TRUE to his word, Palace Spokesman Harry Roque rode the Metro Rail Transit (MRT) 3 on Thursday.
He was lucky. The ride that started at the North Avenue station in Quezon City was smooth and glitch-free.
However, Roque was seen sweating profusely after alighting at the MRT’s EDSA-Taft Station in Pasay City. After wiping off his sweat, he transferred to LRT-1 and got off at the Central Station in Manila. He then rode a car to Malacañang.
“The line is quite long, pero napakabilis at napakalamig (but the train ride was fast and it was very cool [inside the train]),” Roque said in a video taken inside his car after his rail rides.
“It only shows that we need more MRT coaches and a good maintenance service providers,” he added.
The Duterte administration has blamed the Busan Universal Rail Inc. (BURI)—the former maintenance provider of MRT 3—for the almost daily glitches that hounded the MRT. Last week, a coach was separated from the rest of the train, leaving more than a hundred passengers stranded on the rail tracks.
“We did not encounter problems, so I would say that my experience was okay,” Roque said. “It was the rush hour which is understandable.

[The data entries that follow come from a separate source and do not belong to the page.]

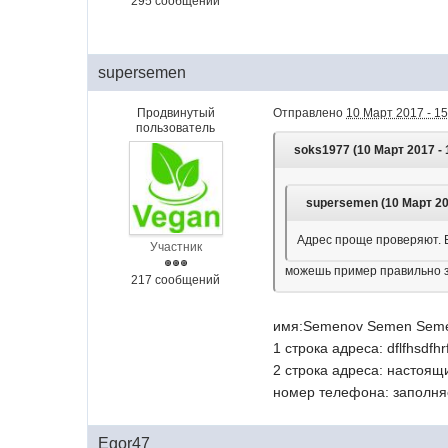
295 сообщений
supersemen
Продвинутый
Отправлено
10 Март 2017 - 15
пользователь
soks1977 (10 Март 2017 - 
supersemen (10 Март 201
Адрес проще проверяют. Е
Участник
можешь пример правильно за
217 сообщений
имя:Semenov Semen Seme
1 строка адреса: dflfhsdfhr
2 строка адреса: наст
номер телефона: заполня
Egor47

It really boils down to the lack of train coaches,” he added.
Roque earlier appealed to the public to give the government more time to fix the rail problems.
On Thursday, the Department of Transportation said it is currently in talks with Sumitomo, the ex-maintenance provider of MRT3, to service the train system again.
“High level discussions are ongoing with potential qualified and experienced partners who can provide the maintenance requirements of MRT-3, including Sumitomo Corporation and its technical partner, Mitsubishi Heavy Industries, to MRT-3,” the DOTr said in a statement.
Sumitomo was MRT-3’s maintenance provider prior to Korean company Busan Universal Rail Inc. whose contract was terminated by the government.